▶ [Problem description]
Would you please output only the lines from the one containing "motoryzacja" through the end of the entries below, exactly as written?

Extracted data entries
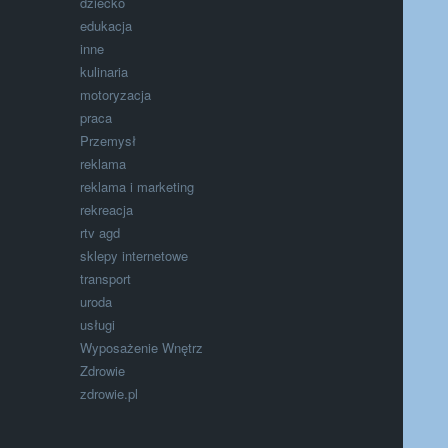
dziecko
edukacja
inne
kulinaria
motoryzacja
praca
Przemysł
reklama
reklama i marketing
rekreacja
rtv agd
sklepy internetowe
transport
uroda
usługi
Wyposażenie Wnętrz
Zdrowie
zdrowie.pl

▶ [Result for this task]
motoryzacja
praca
Przemysł
reklama
reklama i marketing
rekreacja
rtv agd
sklepy internetowe
transport
uroda
usługi
Wyposażenie Wnętrz
Zdrowie
zdrowie.pl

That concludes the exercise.